Of the 13 alpha hypotheses I had queued, after the masking patch:

  • 2 survived with OOS Sharpe > 1.0. Both were mechanism-driven (vol-regime triggers), not headline-driven. Made sense in retrospect.
  • 3 collapsed to negative OOS Sharpe — they were hidden lookahead exploiters.
  • 8 came back as roughly zero — neither alpha nor anti-alpha, just noise. Honest noise.

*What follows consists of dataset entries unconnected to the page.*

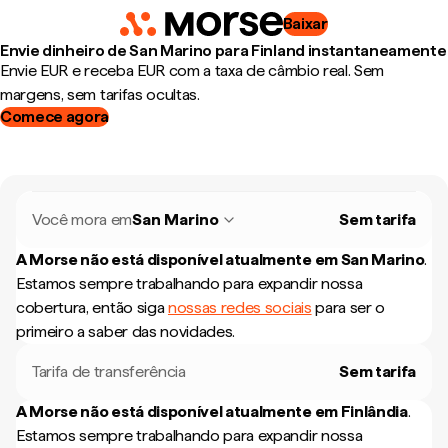
Baixar
Envie dinheiro de San Marino para Finland instantaneamente
Envie EUR e receba EUR com a taxa de câmbio real. Sem
margens, sem tarifas ocultas.
Comece agora
Você mora em
San Marino
Sem tarifa
A Morse não está disponível atualmente em
San Marino
.
Estamos sempre trabalhando para expandir nossa
cobertura, então siga
nossas redes sociais
para ser o
primeiro a saber das novidades.
Tarifa de transferência
Sem tarifa
A Morse não está disponível atualmente em
Finlândia
.
Estamos sempre trabalhando para expandir nossa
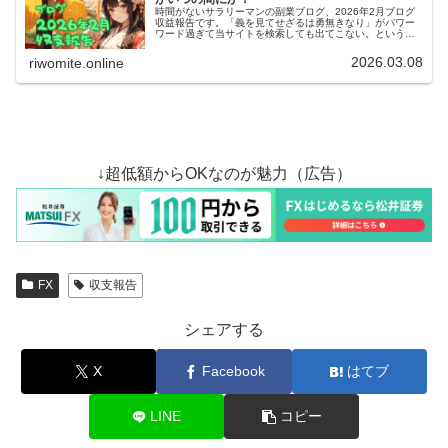
時間がないサラリーマンの副業ブログ、2026年2月ブログ
収益報告です。「義を見てせざるは勇無きなり」がパワー
ワード過ぎて当サイトを検索しても出てこない。というこ
とで奥の手、サイト名変更です。今日からこのサイトは
「リヲミテ！」になりました。
2026.03.08
riwomite.online
↓超低額からOKなのが魅力（広告）
FX
収支報告
シェアする
X
Facebook
はてブ
LINE
コピー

Two real hypotheses out of thirteen is a much worse hit rate than I had been believing. It is also the actual hit rate, which is the only one that matters.

Lessons

  • Every historical alpha number from before the patch is suspect. I marked the older results as “INVALIDATED — pre-Blind Oracle” in the database. Don’t reference them. Don’t fight to preserve them. They were lies you told yourself.
  • LLMs are training-data oracles, not reasoning engines. If the prompt contains a fact the model has memorized, it will use that fact. The only defense is to remove the fact.
  • Determinism beats inference for things that are deterministic. The trigger is a price-data computation. Asking the LLM to evaluate whether the trigger fired was always wrong, even before the leak fix — it was just wrong in a way that didn’t show up in the output until I masked everything else.
  • Your OOS cutoff is sacred. The moment you say “let me just include Q1 2025 in training because it makes the curve look smoother,” you’ve destroyed your ability to know if anything works.

What’s next

Walk-forward optimization is the next step. Static OOS is a good first defense; rolling OOS is better. The hypothesis engine is also moving toward correlated-hypothesis penalties — if 7 of my “different” hypotheses are all variations of the same volatility signal, that’s N=1 wearing seven hats, not N=7. Triangulation requires actually-different priors.